Cadillac Cons, Limo Libs & Blaming the Poor for Being Poor

Today, right-wing columnist George Will provides us with a pristine example of how mainstream this line of thinking is within the media/political Establishment. Will, you may recall, is the pundit whose gloss-shiny skin and hair makes him look like he lives in a display case at Madame Tussaud's Wax Museum. His speaking inflections ooze the kind of elitism and arrogance that many thought went out with the Great Gatsby era. Here's what he had to say today:
"The new paradigm is of behavior-driven poverty that results from individuals' nonmaterial deficits. It results from a scarcity of certain habits and mores -- punctuality, hygiene, industriousness, deferral of gratification, etc. -- that are not developed in disorganized homes."
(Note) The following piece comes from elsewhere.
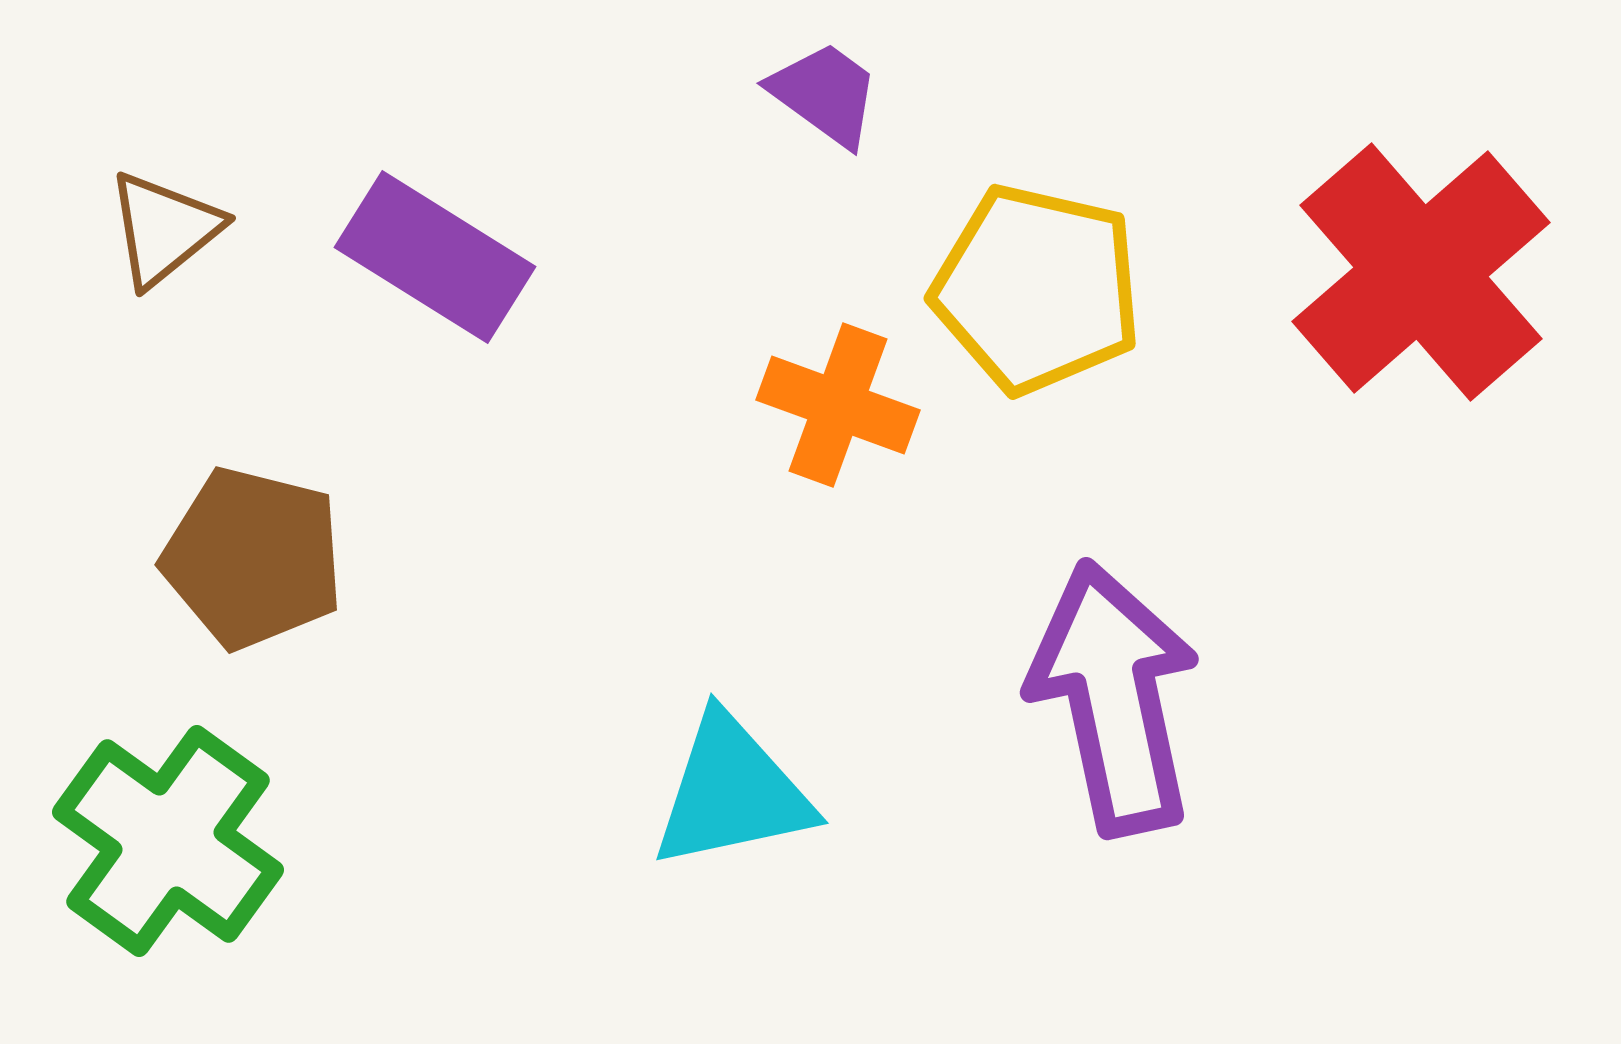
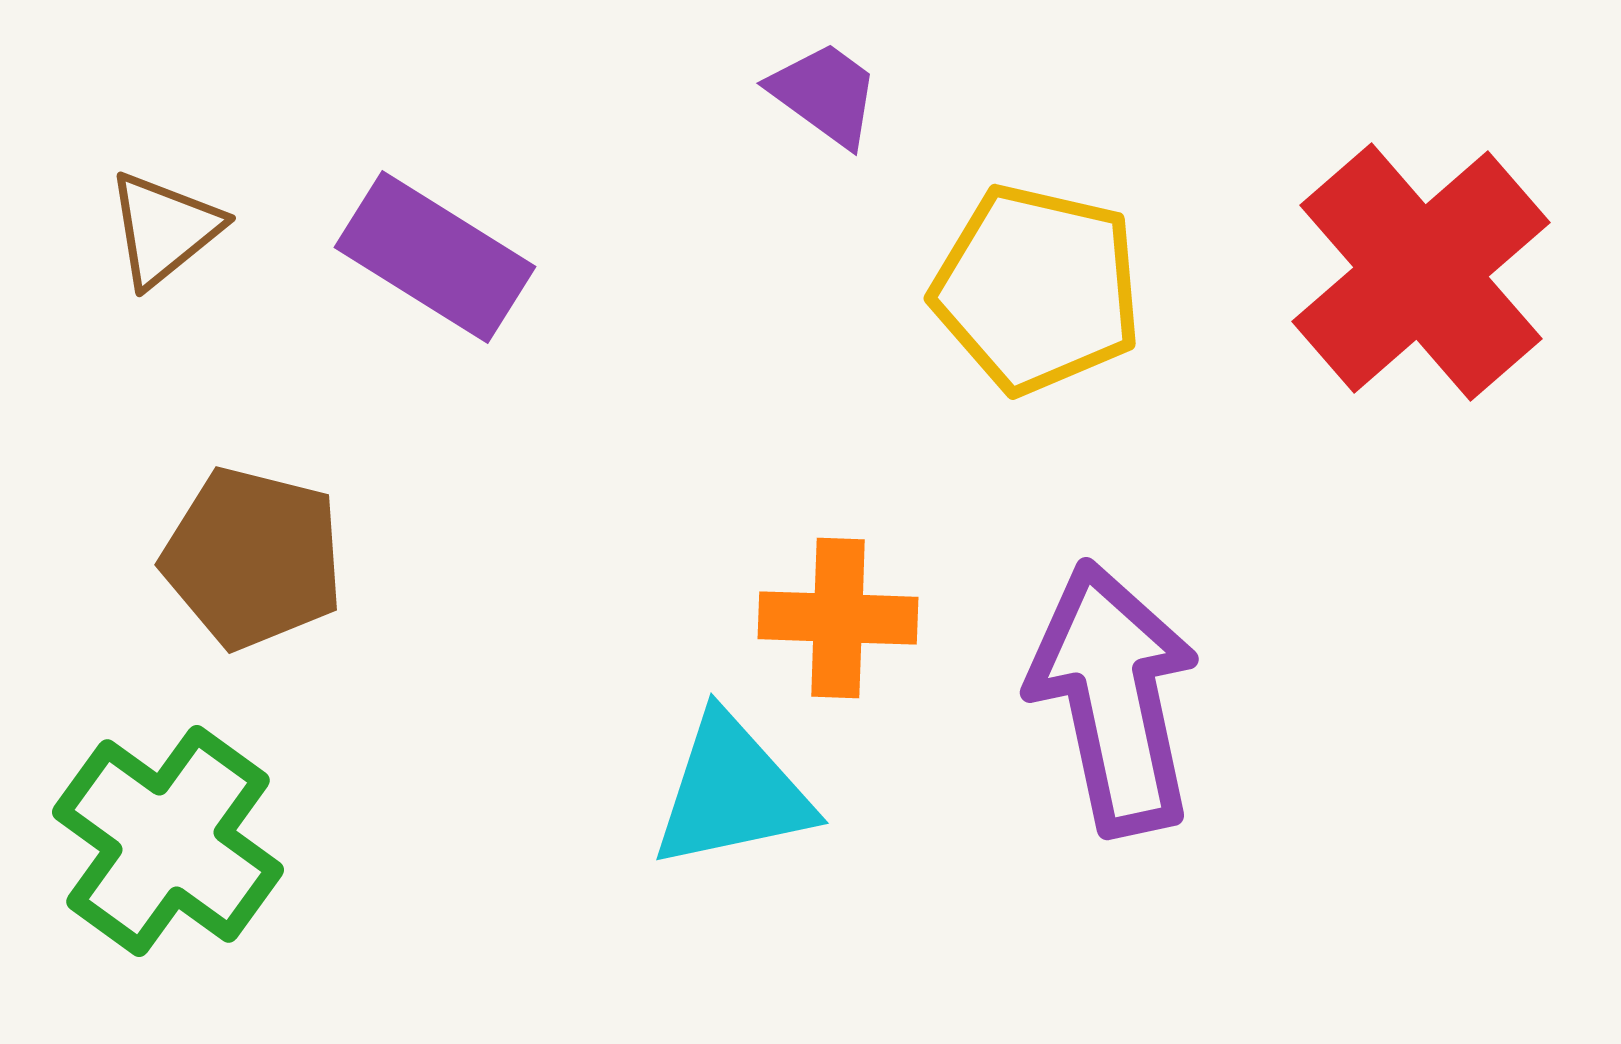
orange cross: moved 213 px down; rotated 18 degrees counterclockwise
This kind of fact-free statement by an upper-crust Washington pundit is rarely delivered in so blunt a manner. So Will should get some credit for just coming out and acknowledging his class warrior tendencies. Politicians usually package this sentiment like Vice President Dick Cheney did a few days ago, when he said the Americans were creating their own economic problems because they simply are deciding not to save enough. Right-wing ideologues, meanwhile, usually couch the "poverty occurs because of choices/behavior" idea in seemingly academic terms, which are nonetheless just as disgusting. For proof of that, just check out the Heritage Foundation's "study" claiming that people in poverty in America aren't poor.
What this logic expects us to forget, of course, is that most often economic status is determined by forces out of the ordinary person's control. Wages in America are stagnating, pensions are being slashed, big companies are laying off thousands of workers, and health care premiums are skyrocketing. All of these phenomena are directly related to driving people into poverty. Yet, Will and his ideological bretheren sipping chardonnay at their Georgetown cocktail parties expect us to believe those phenomena have something to do with citizens' behavior and choices - and they don't want us to ever consider that they have a lot to do with the public policy choices of the politicians that Will's class warriors bought and paid for with their cash and with their well-funded propaganda.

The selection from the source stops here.